Saved entries:

◆ ◆ ◆ ◆

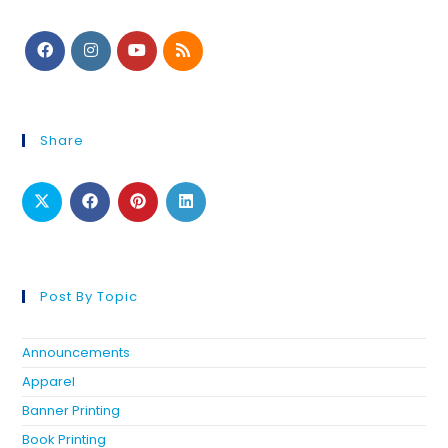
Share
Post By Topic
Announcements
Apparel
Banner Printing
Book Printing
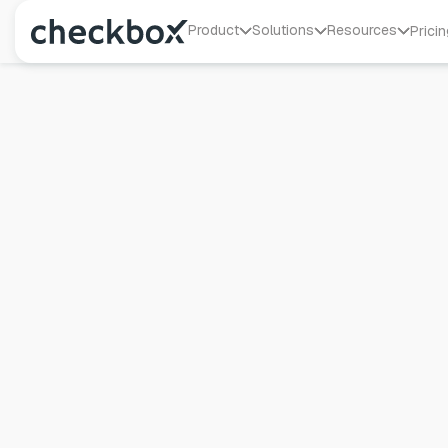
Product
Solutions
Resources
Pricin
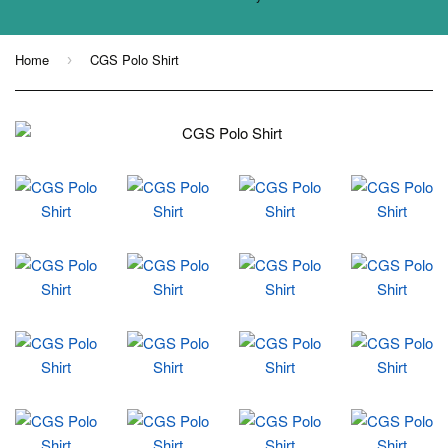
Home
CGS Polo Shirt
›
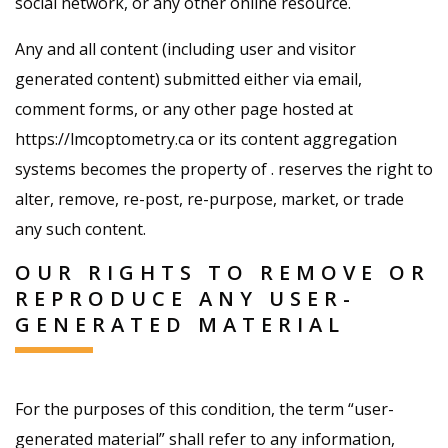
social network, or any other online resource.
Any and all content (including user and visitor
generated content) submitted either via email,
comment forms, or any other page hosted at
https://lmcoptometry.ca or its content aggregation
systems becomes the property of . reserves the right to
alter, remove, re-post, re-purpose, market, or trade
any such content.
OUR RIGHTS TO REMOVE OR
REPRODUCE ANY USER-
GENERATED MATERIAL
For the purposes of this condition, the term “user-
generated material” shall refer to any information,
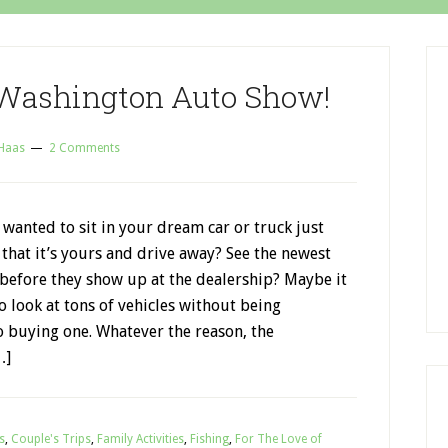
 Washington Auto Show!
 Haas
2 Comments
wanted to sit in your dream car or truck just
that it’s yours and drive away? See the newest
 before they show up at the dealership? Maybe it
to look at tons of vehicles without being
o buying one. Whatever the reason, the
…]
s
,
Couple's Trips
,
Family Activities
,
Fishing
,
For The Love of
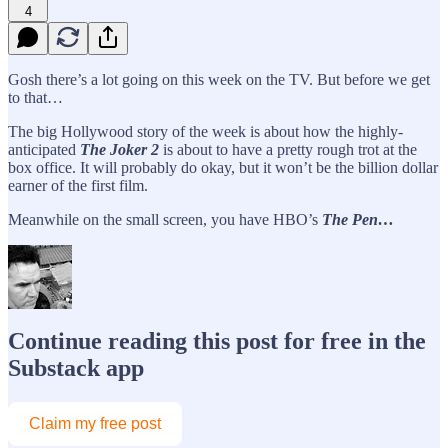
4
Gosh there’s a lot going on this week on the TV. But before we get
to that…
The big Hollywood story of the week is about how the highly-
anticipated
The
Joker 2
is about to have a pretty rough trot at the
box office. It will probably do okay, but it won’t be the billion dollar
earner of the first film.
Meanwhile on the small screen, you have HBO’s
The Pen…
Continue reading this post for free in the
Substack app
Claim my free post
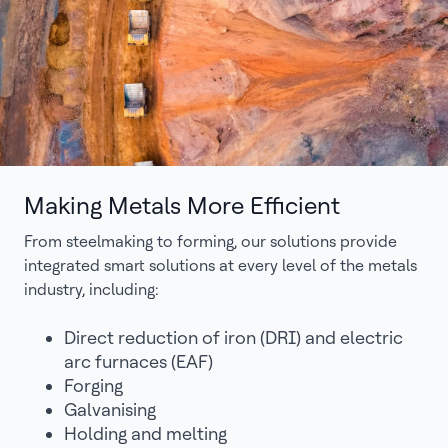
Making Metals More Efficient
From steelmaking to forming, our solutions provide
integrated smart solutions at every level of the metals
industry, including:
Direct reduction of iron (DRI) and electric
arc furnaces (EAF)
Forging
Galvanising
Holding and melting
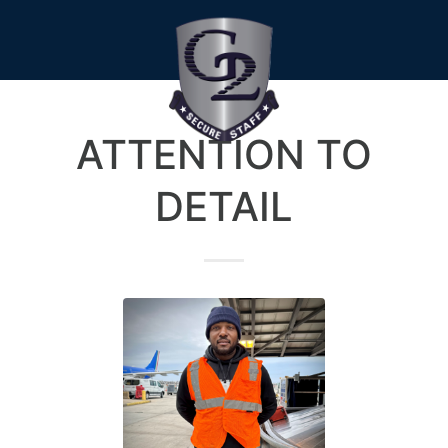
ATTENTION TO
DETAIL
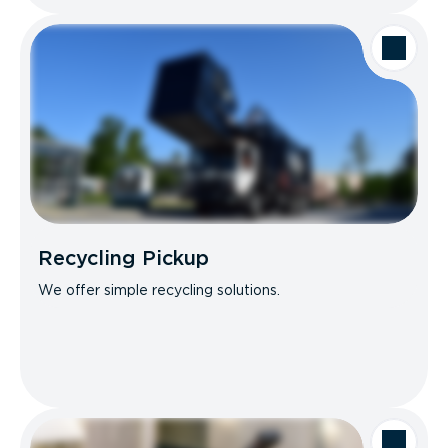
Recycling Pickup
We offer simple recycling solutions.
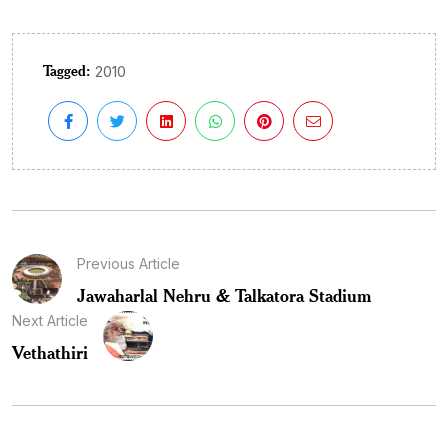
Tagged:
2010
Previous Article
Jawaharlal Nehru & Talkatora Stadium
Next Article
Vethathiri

◆ ◆ ◆ ◆

Problem details: In the copy, every entry must appear exactly as written, and no picture may appear.

Finished exercise:
Share
Post By Topic
Announcements
Apparel
Banner Printing
Book Printing
Product
Solutions
Resources
Pricin
Home
CGS Polo Shirt
›
social network, or any other online resource.
Any and all content (including user and visitor
generated content) submitted either via email,
comment forms, or any other page hosted at
https://lmcoptometry.ca or its content aggregation
systems becomes the property of . reserves the right to
alter, remove, re-post, re-purpose, market, or trade
any such content.
OUR RIGHTS TO REMOVE OR
REPRODUCE ANY USER-
GENERATED MATERIAL
For the purposes of this condition, the term “user-
generated material” shall refer to any information,
 Washington Auto Show!
 Haas
2 Comments
wanted to sit in your dream car or truck just
that it’s yours and drive away? See the newest
 before they show up at the dealership? Maybe it
to look at tons of vehicles without being
o buying one. Whatever the reason, the
…]
s
,
Couple's Trips
,
Family Activities
,
Fishing
,
For The Love of
4
Gosh there’s a lot going on this week on the TV. But before we get
to that…
The big Hollywood story of the week is about how the highly-
anticipated
The
Joker 2
is about to have a pretty rough trot at the
box office. It will probably do okay, but it won’t be the billion dollar
earner of the first film.
Meanwhile on the small screen, you have HBO’s
The Pen…
Continue reading this post for free in the
Substack app
Claim my free post
Making Metals More Efficient
From steelmaking to forming, our solutions provide
integrated smart solutions at every level of the metals
industry, including:
Direct reduction of iron (DRI) and electric
arc furnaces (EAF)
Forging
Galvanising
Holding and melting
ATTENTION TO
DETAIL
Recycling Pickup
We offer simple recycling solutions.
Tagged:
2010
Previous Article
Jawaharlal Nehru & Talkatora Stadium
Next Article
Vethathiri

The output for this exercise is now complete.